CEO Jensen Huang recently told analysts: “We literally build the entire data center.” This means that Nvidia is not just a chipmaker, but a full-stack computing company. Nvidia supplements its GPUs with central processing units (CPUs) and networking hardware designed for artificial intelligence. The company also offers subscription software and cloud services that support AI workflows in a variety of end markets, from manufacturing and logistics to customer service and healthcare.

At the heart of Nvidia's full-stack computing platform is CUDA, a parallel programming language that allows GPUs (originally designed for graphics processing) to act as data center accelerators. The CUDA ecosystem consists of hundreds of frameworks and software libraries that streamline the development of complex applications. This gives Nvidia a huge advantage, as no other chipmaker has a comparable supporting software ecosystem.

To quote morning star Analyst Brian Colello said, “CUDA is proprietary to Nvidia and runs only on its GPUs, and we believe that the integration of this hardware plus software has created high customer switching costs in AI, making Nvidia's has contributed to the wide chasm.”

Nvidia stock looks a bit expensive at its current price.

Going forward, Wall Street expects Nvidia to grow earnings per share by 31.7% annually over the next three to five years. If this number is divided by its current price to earnings multiple of 75.8, the share price/earnings growth ratio (PEG) is 2.4. This multiple is a discount to the three-year average of 3.2, but it is still relatively expensive on an absolute basis.

That said, the consensus earnings forecast leaves room for upside. According to Grandview Research, spending on AI hardware, software and services is predicted to grow by 36.6% annually by 2030. Nvidia can certainly match that speed, and maybe even exceed it.

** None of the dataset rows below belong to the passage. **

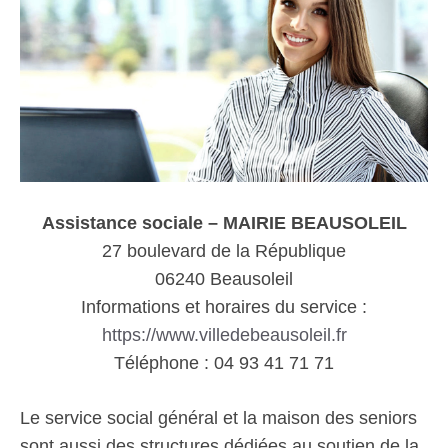
Assistance sociale – MAIRIE BEAUSOLEIL
27 boulevard de la République
06240 Beausoleil
Informations et horaires du service :
https://www.villedebeausoleil.fr
Téléphone : 04 93 41 71 71
Le service social général et la maison des seniors
sont aussi des structures dédiées au soutien de la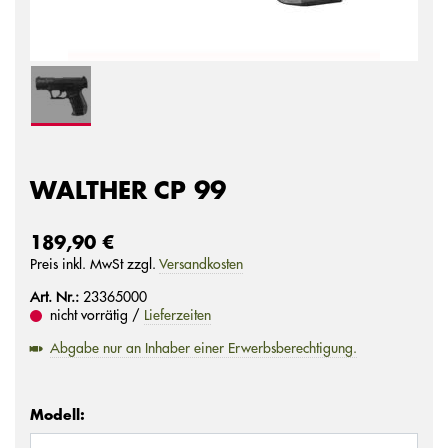
WALTHER CP 99
189,90 €
Preis inkl. MwSt zzgl.
Versandkosten
Art. Nr.:
23365000
nicht vorrätig /
Lieferzeiten
Abgabe nur an Inhaber einer Erwerbsberechtigung.
Modell: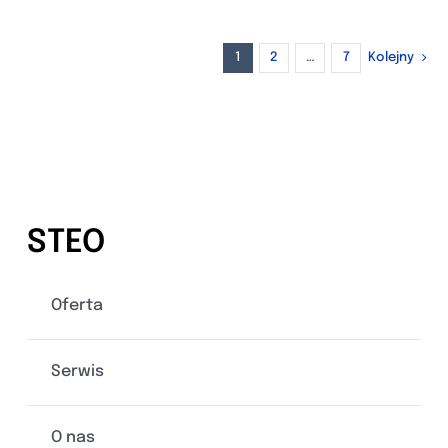
1
2
…
7
Kolejny
STEO
Oferta
Serwis
O nas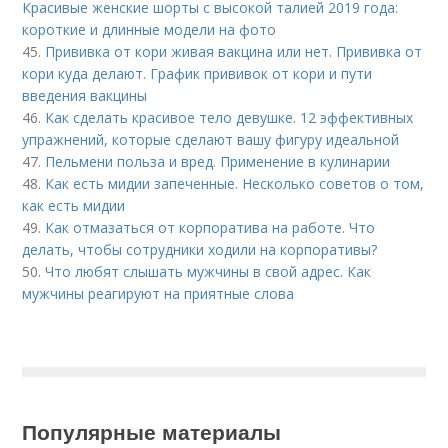
Красивые женские шорты с высокой талией 2019 года:
короткие и длинные модели на фото
45.
Прививка от кори живая вакцина или нет. Прививка от
кори куда делают. График прививок от кори и пути
введения вакцины
46.
Как сделать красивое тело девушке. 12 эффективных
упражнений, которые сделают вашу фигуру идеальной
47.
Пельмени польза и вред. Применение в кулинарии
48.
Как есть мидии запеченные. Несколько советов о том,
как есть мидии
49.
Как отмазаться от корпоратива на работе. Что
делать, чтобы сотрудники ходили на корпоративы?
50.
Что любят слышать мужчины в свой адрес. Как
мужчины реагируют на приятные слова
Популярные материалы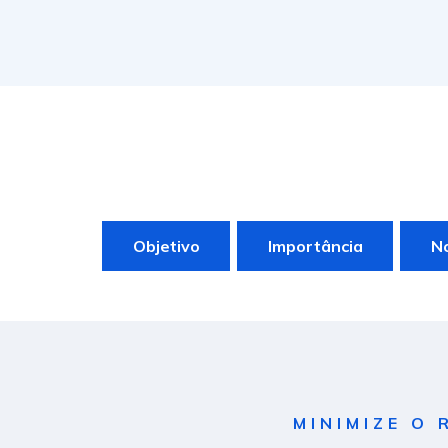
Objetivo
Importância
N
MINIMIZE O 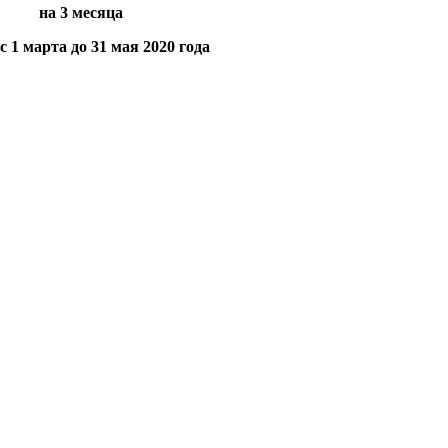
на 3 месяца
1 марта до 31 мая 2020 года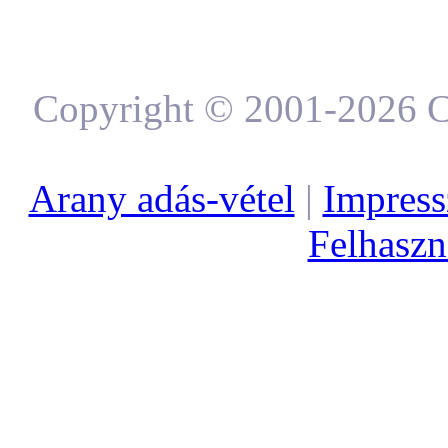
Copyright © 2001-2026 C
Arany adás-vétel
|
Impres
Felhaszná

To that end, its current valuation may appear quite reasonable or even cheaper.

Ultimately, investors have to make some tough decisions here, but I think Joseph Moore Morgan Stanley is the right idea. “[W]And the background seems to warrant exposure to AI even with extreme enthusiasm — and Nvidia is the most obvious way to get that exposure,” he wrote in a recent note to clients.

Suzanne Frey, an Alphabet executive, is a member of The Motley Fool's board of directors. John Mackey, former CEO of Whole Foods Market, is a member of the board of directors of The Motley Fool, an Amazon subsidiary. Trevor Genuine has positions at Amazon and Nvidia. The Motley Fool has positions in and recommends Advanced Micro Devices, Alphabet, Amazon, Microsoft and Nvidia. The Motley Fool recommends the following options: long January 2026 $395 calls on Microsoft and short January 2026 $405 calls on Microsoft. The Motley Fool has a Disclosure Policy.